I thought we were badly off in Skognara during the occupation, she mused, Machinery wearing out, more and more hand labor, the kzin tribute abating not one whit. It was paradise compared to this. The thought of the labor and loneliness these people had endured was chilling. Only by cutting themselves off completely from the money economy had they been able to stay out of the kzinti sight, but that meant no machinery, no medicine, no help in the disasters of everyday life… They were touchingly awed at having one of the Nineteen Families here, as well. There was no mistaking what she was, of course; everything from her accent to the mobile ears that twitched forward at a sound betrayed it. It's humbling.
“Why did you stay here?” she asked the leathery old headman of the… village seemed inappropriate. Compared to this, Neu Friborg was like downtown München. And the headman was probably only fifty or so, not even middle-aged by civilized standards.
His grandfather had been a orbital shuttle pilot.
“We are free, Fra Nordbo,” the man said proudly. “Here, we pay no tribute to the enemy. None of them has ever came here—except one on a hunting trip.”
He nodded proudly to a ledge above the plaited-cane doorway. The skull that grinned with yellowed fangs looked much like a cat’s, or a tigripard’s, until you saw the long braincase that swept back from the heavy brows. A creature that thought, and made tools, and hunted Man. Until some Men hunted it…
“We had the pelt,” the villager went on regretfully, “but it rotted in my father’s time.”
“The kzinti are gone,” Tyra said gently. “Gone from all this world. None remain except those who accept human rule. You have no need to hide anymore.”

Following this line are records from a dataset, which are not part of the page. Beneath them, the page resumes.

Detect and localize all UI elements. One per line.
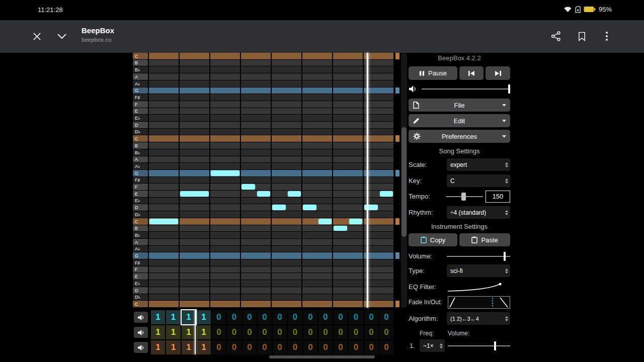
pattern-cell[interactable]: 0 bbox=[258, 340, 272, 354]
pattern-cell[interactable]: 1 bbox=[197, 340, 211, 354]
pitch-grid-cell[interactable] bbox=[333, 60, 363, 66]
pitch-grid-cell[interactable] bbox=[180, 218, 209, 225]
pitch-grid-cell[interactable] bbox=[210, 225, 240, 231]
pitch-grid-cell[interactable] bbox=[210, 204, 240, 211]
piano-key[interactable]: E bbox=[133, 273, 148, 280]
pitch-grid-cell[interactable] bbox=[180, 149, 209, 156]
octave-scrollbar-thumb[interactable] bbox=[401, 127, 407, 237]
piano-key[interactable]: G bbox=[133, 87, 148, 94]
piano-key[interactable]: A bbox=[133, 239, 148, 245]
pitch-grid-cell[interactable] bbox=[302, 142, 332, 149]
piano-key[interactable]: C bbox=[133, 135, 148, 142]
pitch-grid-cell[interactable] bbox=[149, 135, 179, 142]
piano-key[interactable]: E♭ bbox=[133, 115, 148, 121]
pitch-grid-cell[interactable] bbox=[149, 191, 179, 197]
piano-key[interactable]: A bbox=[133, 156, 148, 162]
pitch-grid-cell[interactable] bbox=[210, 108, 240, 114]
pitch-grid-cell[interactable] bbox=[210, 129, 240, 135]
prev-bar-button[interactable] bbox=[459, 66, 484, 80]
pitch-grid-cell[interactable] bbox=[333, 122, 363, 128]
pattern-cell[interactable]: 0 bbox=[349, 310, 363, 324]
pitch-grid-cell[interactable] bbox=[149, 142, 179, 149]
pitch-grid-cell[interactable] bbox=[149, 80, 179, 87]
pitch-grid-cell[interactable] bbox=[241, 80, 271, 87]
pattern-cell[interactable]: 0 bbox=[243, 310, 257, 324]
instrument-volume-thumb[interactable] bbox=[504, 252, 506, 261]
piano-key[interactable]: A♭ bbox=[133, 80, 148, 87]
pitch-grid-cell[interactable] bbox=[210, 218, 240, 225]
pitch-grid-cell[interactable] bbox=[333, 170, 363, 176]
pitch-grid-cell[interactable] bbox=[302, 191, 332, 197]
pitch-grid-cell[interactable] bbox=[333, 273, 363, 280]
pitch-grid-cell[interactable] bbox=[210, 191, 240, 197]
pitch-grid-cell[interactable] bbox=[302, 53, 332, 59]
pitch-grid-cell[interactable] bbox=[241, 156, 271, 162]
pitch-grid-cell[interactable] bbox=[180, 177, 209, 183]
note[interactable] bbox=[180, 191, 209, 197]
pitch-grid-cell[interactable] bbox=[149, 60, 179, 66]
piano-key[interactable]: F bbox=[133, 101, 148, 108]
pitch-grid-cell[interactable] bbox=[302, 108, 332, 114]
pitch-grid-cell[interactable] bbox=[241, 170, 271, 176]
pitch-grid-cell[interactable] bbox=[210, 142, 240, 149]
pitch-grid-cell[interactable] bbox=[302, 301, 332, 307]
pattern-cell[interactable]: 0 bbox=[334, 340, 348, 354]
copy-button[interactable]: Copy bbox=[409, 233, 457, 246]
pitch-grid-cell[interactable] bbox=[272, 266, 301, 273]
pitch-grid-cell[interactable] bbox=[149, 232, 179, 238]
piano-key[interactable]: B bbox=[133, 142, 148, 149]
piano-key[interactable]: B♭ bbox=[133, 149, 148, 156]
pitch-grid-cell[interactable] bbox=[210, 252, 240, 259]
pattern-cell[interactable]: 0 bbox=[227, 310, 242, 324]
pattern-cell[interactable]: 0 bbox=[334, 310, 348, 324]
pitch-grid-cell[interactable] bbox=[241, 101, 271, 108]
pitch-grid-cell[interactable] bbox=[241, 115, 271, 121]
pitch-grid-cell[interactable] bbox=[180, 266, 209, 273]
pitch-grid-cell[interactable] bbox=[333, 177, 363, 183]
fade-graph[interactable] bbox=[448, 296, 510, 309]
pitch-grid-cell[interactable] bbox=[210, 232, 240, 238]
pitch-grid-cell[interactable] bbox=[302, 184, 332, 190]
tempo-slider-thumb[interactable] bbox=[461, 193, 466, 201]
note[interactable] bbox=[334, 226, 347, 231]
pattern-cell[interactable]: 1 bbox=[151, 340, 165, 354]
pitch-grid-cell[interactable] bbox=[302, 135, 332, 142]
pitch-grid-cell[interactable] bbox=[302, 66, 332, 73]
pitch-grid-cell[interactable] bbox=[333, 108, 363, 114]
pitch-grid-cell[interactable] bbox=[333, 129, 363, 135]
note[interactable] bbox=[303, 205, 316, 210]
pattern-cell[interactable]: 0 bbox=[349, 340, 363, 354]
pattern-cell[interactable]: 0 bbox=[303, 310, 317, 324]
pattern-cell[interactable]: 0 bbox=[288, 310, 302, 324]
pitch-grid-cell[interactable] bbox=[241, 246, 271, 252]
pitch-grid-cell[interactable] bbox=[180, 287, 209, 294]
pitch-grid-cell[interactable] bbox=[180, 294, 209, 300]
pattern-cell[interactable]: 0 bbox=[273, 340, 287, 354]
pitch-grid-cell[interactable] bbox=[302, 156, 332, 162]
pitch-grid-cell[interactable] bbox=[149, 122, 179, 128]
pitch-grid-cell[interactable] bbox=[180, 163, 209, 169]
pitch-grid-cell[interactable] bbox=[272, 101, 301, 108]
piano-key[interactable]: D♭ bbox=[133, 211, 148, 218]
pitch-grid-cell[interactable] bbox=[241, 294, 271, 300]
pitch-grid-cell[interactable] bbox=[302, 294, 332, 300]
pitch-grid-cell[interactable] bbox=[241, 287, 271, 294]
pitch-grid-cell[interactable] bbox=[241, 142, 271, 149]
pitch-grid-cell[interactable] bbox=[210, 60, 240, 66]
pitch-grid-cell[interactable] bbox=[302, 163, 332, 169]
pitch-grid-cell[interactable] bbox=[180, 170, 209, 176]
pitch-grid-cell[interactable] bbox=[272, 211, 301, 218]
pattern-cell[interactable]: 0 bbox=[318, 340, 333, 354]
pitch-grid-cell[interactable] bbox=[241, 73, 271, 80]
operator-1-volume-thumb[interactable] bbox=[494, 341, 496, 350]
pitch-grid-cell[interactable] bbox=[180, 239, 209, 245]
pitch-grid-cell[interactable] bbox=[149, 129, 179, 135]
pitch-grid-cell[interactable] bbox=[149, 101, 179, 108]
piano-key[interactable]: A♭ bbox=[133, 246, 148, 252]
piano-key[interactable]: C bbox=[133, 218, 148, 225]
pitch-grid-cell[interactable] bbox=[180, 252, 209, 259]
pattern-cell[interactable]: 0 bbox=[318, 310, 333, 324]
pitch-grid-cell[interactable] bbox=[149, 73, 179, 80]
pitch-grid-cell[interactable] bbox=[333, 301, 363, 307]
pitch-grid-cell[interactable] bbox=[272, 273, 301, 280]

The man’s face fell slightly. “I know,” he said. “A fur hunter told us the news ten months ago.” More slowly:
“You are of the Herrenfolk, Fra Nordbo,” he said. “Since the war is over, folk have come from the Great City. They speak of taxes, of land titles—of taking our children for schools.”
“You understand,” he went on, leaning closer earnestly. “We do not want to be isolated any more… not really. We know we have forgotten much. But we are free. Some say the folk of München wish to grind us down, that they think of us as ignorant savages.”
You are, poor creatures. No fault of yours, Tyra thought sadly.
“What shall we do?” he said. “We know nothing of these matters—only what the officials of the new government tell us. Some say we should move again, as our ancestors did—move back even further into the mountains, and live free. There are others like us in the Jotuns, they might help.”